My new artists’ book in progress: pas de deux – Nabokov’s blues
This project relates to the fact, that the Russian / American author Vladimir Nabokov, best known for novels like “Lolita” and “Pale Fire” had a parallel existence as a self-taught expert on butterflies.
He was writing his novels in 2 languages, Russian and later in English. He also translated his own Russian novels into English.
In 1941 he was the curator of lepidoptera at the Museum of Comparative Zoology at Harvard University, and he collected the insects across the United States. He published detailed descriptions of hundreds of species.
In 1945, he came up with a hypothesis for the evolution of the butterflies he studied, the Polyommatus blues.
He envisioned them coming to the New World (the Americas) from Asia (Siberia) over the Bering Strait over 10 millions of years in a series of waves.
In 2011 Dr. Pierce, Harvard biology professor and curator of Lepidoptera, and her colleagues found through DNA sequencing techniques that the New World species shared a common ancestor that lived about 11 million years ago. The reconstruction of the evolutionary tree of the blues gave them an estimate when the branches split. She and her colleagues concluded that five waves of butterflies came from Asia to the New World — just as Nabokov had speculated.

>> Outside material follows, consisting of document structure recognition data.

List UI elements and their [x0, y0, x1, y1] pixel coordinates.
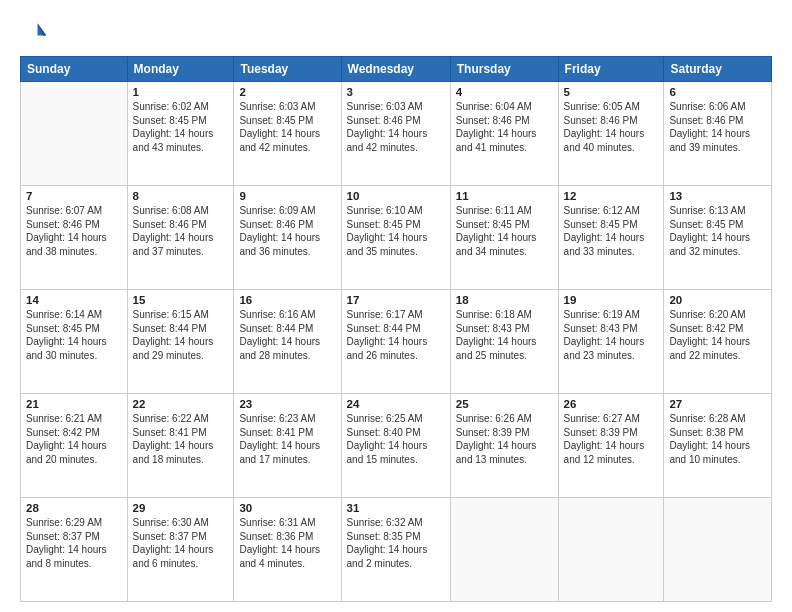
calendar-day-cell: 30Sunrise: 6:31 AMSunset: 8:36 PMDayligh… — [234, 498, 341, 602]
day-number: 5 — [564, 86, 659, 98]
day-info: Sunrise: 6:08 AMSunset: 8:46 PMDaylight:… — [133, 204, 229, 258]
day-number: 28 — [26, 502, 122, 514]
day-number: 15 — [133, 294, 229, 306]
calendar-day-cell: 18Sunrise: 6:18 AMSunset: 8:43 PMDayligh… — [450, 290, 558, 394]
calendar-day-cell: 7Sunrise: 6:07 AMSunset: 8:46 PMDaylight… — [21, 186, 128, 290]
logo-icon — [20, 18, 48, 46]
day-number: 3 — [347, 86, 445, 98]
calendar-day-cell: 17Sunrise: 6:17 AMSunset: 8:44 PMDayligh… — [341, 290, 450, 394]
day-number: 29 — [133, 502, 229, 514]
calendar-day-cell: 11Sunrise: 6:11 AMSunset: 8:45 PMDayligh… — [450, 186, 558, 290]
calendar-day-cell: 5Sunrise: 6:05 AMSunset: 8:46 PMDaylight… — [558, 82, 664, 186]
calendar-day-cell — [21, 82, 128, 186]
calendar-day-cell: 28Sunrise: 6:29 AMSunset: 8:37 PMDayligh… — [21, 498, 128, 602]
day-number: 25 — [456, 398, 553, 410]
calendar-table: SundayMondayTuesdayWednesdayThursdayFrid… — [20, 56, 772, 602]
day-of-week-header: Saturday — [664, 57, 772, 82]
calendar-day-cell: 14Sunrise: 6:14 AMSunset: 8:45 PMDayligh… — [21, 290, 128, 394]
day-of-week-header: Friday — [558, 57, 664, 82]
calendar-day-cell: 16Sunrise: 6:16 AMSunset: 8:44 PMDayligh… — [234, 290, 341, 394]
day-info: Sunrise: 6:25 AMSunset: 8:40 PMDaylight:… — [347, 412, 445, 466]
day-info: Sunrise: 6:30 AMSunset: 8:37 PMDaylight:… — [133, 516, 229, 570]
calendar-week-row: 21Sunrise: 6:21 AMSunset: 8:42 PMDayligh… — [21, 394, 772, 498]
day-number: 18 — [456, 294, 553, 306]
calendar-day-cell: 25Sunrise: 6:26 AMSunset: 8:39 PMDayligh… — [450, 394, 558, 498]
header — [20, 18, 772, 46]
day-number: 10 — [347, 190, 445, 202]
logo — [20, 18, 52, 46]
calendar-day-cell: 3Sunrise: 6:03 AMSunset: 8:46 PMDaylight… — [341, 82, 450, 186]
day-number: 2 — [239, 86, 335, 98]
day-info: Sunrise: 6:03 AMSunset: 8:46 PMDaylight:… — [347, 100, 445, 154]
calendar-day-cell — [558, 498, 664, 602]
day-info: Sunrise: 6:28 AMSunset: 8:38 PMDaylight:… — [669, 412, 766, 466]
day-of-week-header: Tuesday — [234, 57, 341, 82]
calendar-day-cell: 15Sunrise: 6:15 AMSunset: 8:44 PMDayligh… — [127, 290, 234, 394]
day-number: 30 — [239, 502, 335, 514]
day-info: Sunrise: 6:21 AMSunset: 8:42 PMDaylight:… — [26, 412, 122, 466]
day-info: Sunrise: 6:15 AMSunset: 8:44 PMDaylight:… — [133, 308, 229, 362]
calendar-week-row: 14Sunrise: 6:14 AMSunset: 8:45 PMDayligh… — [21, 290, 772, 394]
calendar-header: SundayMondayTuesdayWednesdayThursdayFrid… — [21, 57, 772, 82]
calendar-week-row: 1Sunrise: 6:02 AMSunset: 8:45 PMDaylight… — [21, 82, 772, 186]
calendar-day-cell — [664, 498, 772, 602]
calendar-day-cell: 31Sunrise: 6:32 AMSunset: 8:35 PMDayligh… — [341, 498, 450, 602]
day-number: 22 — [133, 398, 229, 410]
day-number: 13 — [669, 190, 766, 202]
calendar-day-cell: 26Sunrise: 6:27 AMSunset: 8:39 PMDayligh… — [558, 394, 664, 498]
day-info: Sunrise: 6:19 AMSunset: 8:43 PMDaylight:… — [564, 308, 659, 362]
day-info: Sunrise: 6:11 AMSunset: 8:45 PMDaylight:… — [456, 204, 553, 258]
calendar-day-cell: 21Sunrise: 6:21 AMSunset: 8:42 PMDayligh… — [21, 394, 128, 498]
day-number: 23 — [239, 398, 335, 410]
day-number: 19 — [564, 294, 659, 306]
calendar-day-cell: 24Sunrise: 6:25 AMSunset: 8:40 PMDayligh… — [341, 394, 450, 498]
day-number: 26 — [564, 398, 659, 410]
calendar-day-cell: 8Sunrise: 6:08 AMSunset: 8:46 PMDaylight… — [127, 186, 234, 290]
day-of-week-header: Sunday — [21, 57, 128, 82]
day-info: Sunrise: 6:06 AMSunset: 8:46 PMDaylight:… — [669, 100, 766, 154]
day-info: Sunrise: 6:29 AMSunset: 8:37 PMDaylight:… — [26, 516, 122, 570]
day-number: 9 — [239, 190, 335, 202]
calendar-day-cell: 9Sunrise: 6:09 AMSunset: 8:46 PMDaylight… — [234, 186, 341, 290]
day-number: 4 — [456, 86, 553, 98]
day-of-week-header: Thursday — [450, 57, 558, 82]
calendar-day-cell: 22Sunrise: 6:22 AMSunset: 8:41 PMDayligh… — [127, 394, 234, 498]
calendar-day-cell: 2Sunrise: 6:03 AMSunset: 8:45 PMDaylight… — [234, 82, 341, 186]
day-number: 21 — [26, 398, 122, 410]
day-number: 27 — [669, 398, 766, 410]
day-info: Sunrise: 6:13 AMSunset: 8:45 PMDaylight:… — [669, 204, 766, 258]
day-info: Sunrise: 6:04 AMSunset: 8:46 PMDaylight:… — [456, 100, 553, 154]
day-info: Sunrise: 6:22 AMSunset: 8:41 PMDaylight:… — [133, 412, 229, 466]
calendar-day-cell: 10Sunrise: 6:10 AMSunset: 8:45 PMDayligh… — [341, 186, 450, 290]
calendar-day-cell: 19Sunrise: 6:19 AMSunset: 8:43 PMDayligh… — [558, 290, 664, 394]
calendar-day-cell: 6Sunrise: 6:06 AMSunset: 8:46 PMDaylight… — [664, 82, 772, 186]
day-info: Sunrise: 6:05 AMSunset: 8:46 PMDaylight:… — [564, 100, 659, 154]
day-number: 16 — [239, 294, 335, 306]
calendar-day-cell: 27Sunrise: 6:28 AMSunset: 8:38 PMDayligh… — [664, 394, 772, 498]
day-info: Sunrise: 6:07 AMSunset: 8:46 PMDaylight:… — [26, 204, 122, 258]
day-info: Sunrise: 6:31 AMSunset: 8:36 PMDaylight:… — [239, 516, 335, 570]
day-number: 8 — [133, 190, 229, 202]
day-number: 1 — [133, 86, 229, 98]
calendar-day-cell: 13Sunrise: 6:13 AMSunset: 8:45 PMDayligh… — [664, 186, 772, 290]
day-of-week-header: Wednesday — [341, 57, 450, 82]
day-of-week-header: Monday — [127, 57, 234, 82]
day-number: 20 — [669, 294, 766, 306]
day-info: Sunrise: 6:26 AMSunset: 8:39 PMDaylight:… — [456, 412, 553, 466]
day-info: Sunrise: 6:32 AMSunset: 8:35 PMDaylight:… — [347, 516, 445, 570]
calendar-day-cell: 12Sunrise: 6:12 AMSunset: 8:45 PMDayligh… — [558, 186, 664, 290]
calendar-day-cell: 4Sunrise: 6:04 AMSunset: 8:46 PMDaylight… — [450, 82, 558, 186]
day-info: Sunrise: 6:18 AMSunset: 8:43 PMDaylight:… — [456, 308, 553, 362]
day-info: Sunrise: 6:17 AMSunset: 8:44 PMDaylight:… — [347, 308, 445, 362]
calendar-day-cell — [450, 498, 558, 602]
day-number: 11 — [456, 190, 553, 202]
calendar-body: 1Sunrise: 6:02 AMSunset: 8:45 PMDaylight… — [21, 82, 772, 602]
calendar-day-cell: 20Sunrise: 6:20 AMSunset: 8:42 PMDayligh… — [664, 290, 772, 394]
day-info: Sunrise: 6:10 AMSunset: 8:45 PMDaylight:… — [347, 204, 445, 258]
day-info: Sunrise: 6:20 AMSunset: 8:42 PMDaylight:… — [669, 308, 766, 362]
calendar-day-cell: 29Sunrise: 6:30 AMSunset: 8:37 PMDayligh… — [127, 498, 234, 602]
day-number: 24 — [347, 398, 445, 410]
day-info: Sunrise: 6:09 AMSunset: 8:46 PMDaylight:… — [239, 204, 335, 258]
day-info: Sunrise: 6:27 AMSunset: 8:39 PMDaylight:… — [564, 412, 659, 466]
header-row: SundayMondayTuesdayWednesdayThursdayFrid… — [21, 57, 772, 82]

I am interested to visualize the opposite movements and parallel relation of V.Nabokov and the evolutionary migration of the butterflies Polyommatus blues. I am looking for a visual translation of this parallelism into an artists’ book form. The work will relate to time (geological, biological, spatial) evolution, language, parallelism and detail. Detail as butterflies represent a detail in our lives, as V.N. paid enormous attention to detail, as every material, formal and linguistic choice I’ll make, will hopefully create the “supremacy of the detail over the general, … of the little thing, which a man observes … while the crowd .. is being driven by some common impulse to some common goal.” V.N. The Art of Literature and Commonsense.